## WHAT IS REQUIRED
For the data below, restate word for word only the lines from the line containing "Схема готовки в" through the line containing "размешаем. Можно для", both ends included.

## RAW DATA
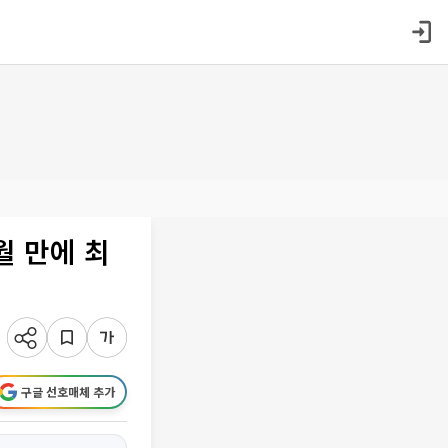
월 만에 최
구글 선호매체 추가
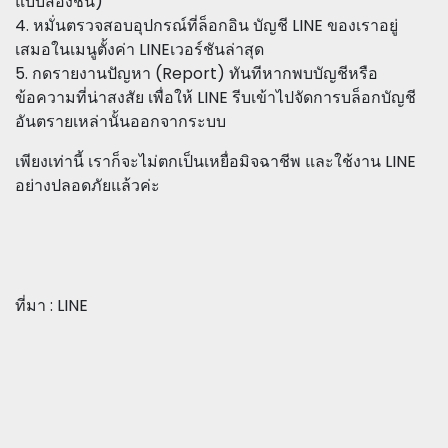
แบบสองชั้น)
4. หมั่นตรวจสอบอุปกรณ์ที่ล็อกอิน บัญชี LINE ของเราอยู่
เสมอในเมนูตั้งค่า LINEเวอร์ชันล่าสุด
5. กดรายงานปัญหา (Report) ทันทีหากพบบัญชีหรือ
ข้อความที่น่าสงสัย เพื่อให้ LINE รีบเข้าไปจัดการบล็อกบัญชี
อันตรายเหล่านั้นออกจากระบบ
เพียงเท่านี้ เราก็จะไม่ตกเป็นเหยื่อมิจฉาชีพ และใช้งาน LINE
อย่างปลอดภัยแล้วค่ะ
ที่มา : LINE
* * *
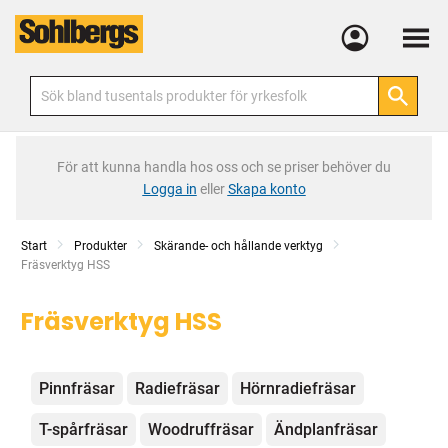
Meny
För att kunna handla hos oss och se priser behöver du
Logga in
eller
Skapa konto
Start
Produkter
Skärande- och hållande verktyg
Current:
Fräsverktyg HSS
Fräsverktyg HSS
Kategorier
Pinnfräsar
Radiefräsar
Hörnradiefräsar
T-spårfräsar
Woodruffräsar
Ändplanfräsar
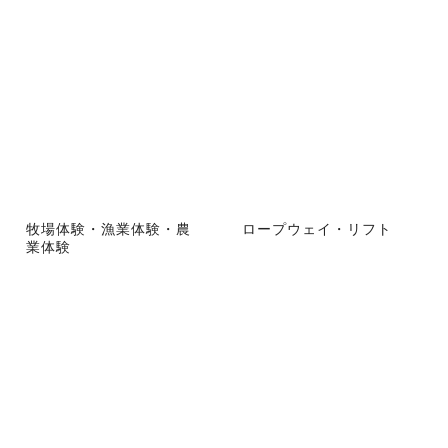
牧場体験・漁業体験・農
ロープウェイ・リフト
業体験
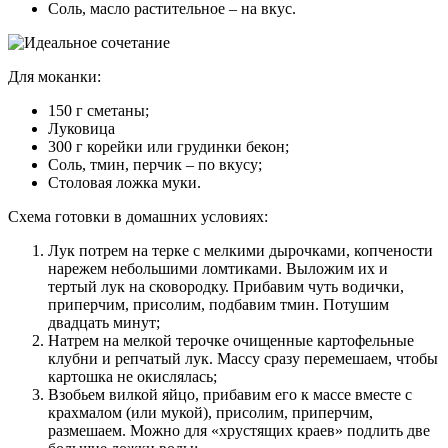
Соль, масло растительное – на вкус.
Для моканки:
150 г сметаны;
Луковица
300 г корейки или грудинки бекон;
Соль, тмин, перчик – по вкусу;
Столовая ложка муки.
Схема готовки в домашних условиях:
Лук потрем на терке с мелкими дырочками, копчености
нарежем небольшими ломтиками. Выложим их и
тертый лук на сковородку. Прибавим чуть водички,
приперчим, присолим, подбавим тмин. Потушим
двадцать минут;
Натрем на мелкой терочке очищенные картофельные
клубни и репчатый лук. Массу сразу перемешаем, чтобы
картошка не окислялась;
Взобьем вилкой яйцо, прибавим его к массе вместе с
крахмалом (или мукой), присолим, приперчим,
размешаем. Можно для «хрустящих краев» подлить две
---
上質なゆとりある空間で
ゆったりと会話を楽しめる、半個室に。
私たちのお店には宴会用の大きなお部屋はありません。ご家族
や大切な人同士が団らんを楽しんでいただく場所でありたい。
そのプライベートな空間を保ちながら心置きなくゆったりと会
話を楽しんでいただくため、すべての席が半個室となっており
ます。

## RESULT FOR THIS TASK
Схема готовки в домашних условиях:
Лук потрем на терке с мелкими дырочками, копчености
нарежем небольшими ломтиками. Выложим их и
тертый лук на сковородку. Прибавим чуть водички,
приперчим, присолим, подбавим тмин. Потушим
двадцать минут;
Натрем на мелкой терочке очищенные картофельные
клубни и репчатый лук. Массу сразу перемешаем, чтобы
картошка не окислялась;
Взобьем вилкой яйцо, прибавим его к массе вместе с
крахмалом (или мукой), присолим, приперчим,
размешаем. Можно для «хрустящих краев» подлить две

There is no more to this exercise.